As for your point on ‘scalability,’ Ennis, what can the so-called “slum-dwellers” do to ‘jump scale’ (in Neil Smith’s words) when there is no physician (conceivably) that lives in the slums, thereby making health care spatially inaccessible to the ill, confined both by their poor health and social status in these neighborhoods? These are the ghettos of India and the ghettos of health we are talking about here. Residential segregation itself plays a huge role, along with so much more, in how not-so-easy a solution it would be to bring medical care, that too equal medical care, to the slum, rural and poor areas of India. Nice point there.
The medical bankruptcy numbers for the US are a bit complicated.

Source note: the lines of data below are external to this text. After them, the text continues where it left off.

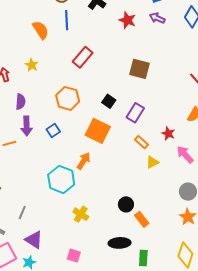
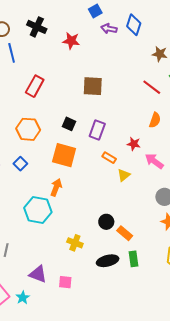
purple arrow: (157, 18) -> (109, 29), moved
yellow cross: (81, 214) -> (75, 243), moved
purple triangle: (34, 240) -> (38, 274), moved
green rectangle: (143, 258) -> (134, 259), moved

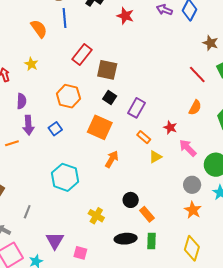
brown square: (93, 86) -> (107, 70), moved
orange arrow: (56, 187) -> (112, 159), moved
purple triangle: (38, 274) -> (55, 241), turned 30

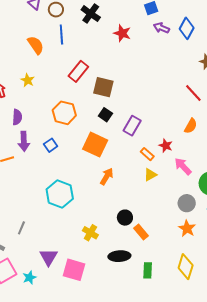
orange rectangle: (144, 137) -> (147, 154), moved
green rectangle: (151, 241) -> (148, 270), moved
pink square: (80, 253) -> (74, 270), size x1.6

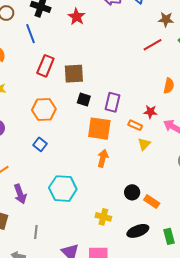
red star: (122, 33) -> (77, 17), turned 30
blue line: (61, 35) -> (31, 34), moved
red line: (193, 93) -> (153, 45), moved, turned -60
purple arrow: (24, 141) -> (20, 194), moved
orange square: (95, 145) -> (99, 129), moved

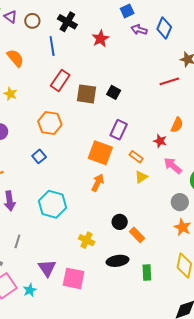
black square: (84, 99) -> (114, 92), moved
red star: (150, 112) -> (160, 141), moved

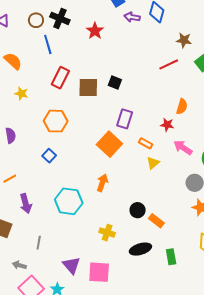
brown circle: (32, 21) -> (36, 20), moved
yellow star: (10, 94) -> (21, 94), moved
orange square: (100, 153) -> (109, 144), turned 30
orange arrow: (98, 183) -> (102, 183), moved

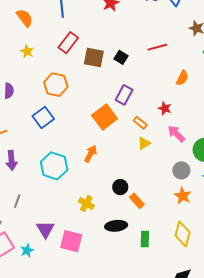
red line: (169, 64) -> (157, 47), moved
orange semicircle: (182, 107) -> (182, 78), moved
blue square: (49, 156) -> (43, 117), size x1.5

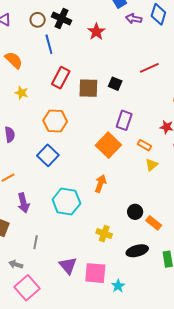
cyan star: (27, 250) -> (118, 286), moved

See this post: http://www.janegalt.net/blog/archives/005205.html
Her academic work has the same sort of sizeable omissions that bias the results. She’s the author of the recently famous study showing that 50% of all bankruptcies were caused by medical bills. You should read the Zywicki post I linked above, but to summarise here, this “finding” was generated by attributing any bankruptcy in which the filer had more than $1,000 in out-of-pocket expenses in the last 12 months to medical bills. That’s ridiculously lax, and indeed, only 28% of the respondants attributed their trouble to medical problems. Given that medical bills are by far the most attractive reason to claim for your bankruptcy (compared to other major causes like divorce, compulsive gambling, and total financial irresponsibility), it seems unlikely that there’s a special “hidden” kind of medical bankruptcy so subtle that the people filing don’t realise that medical woes were the source of their problems. Furthermore, the study seems to have implied that medical bills were the main problem, when loss of income due to illness plays at least as great a role.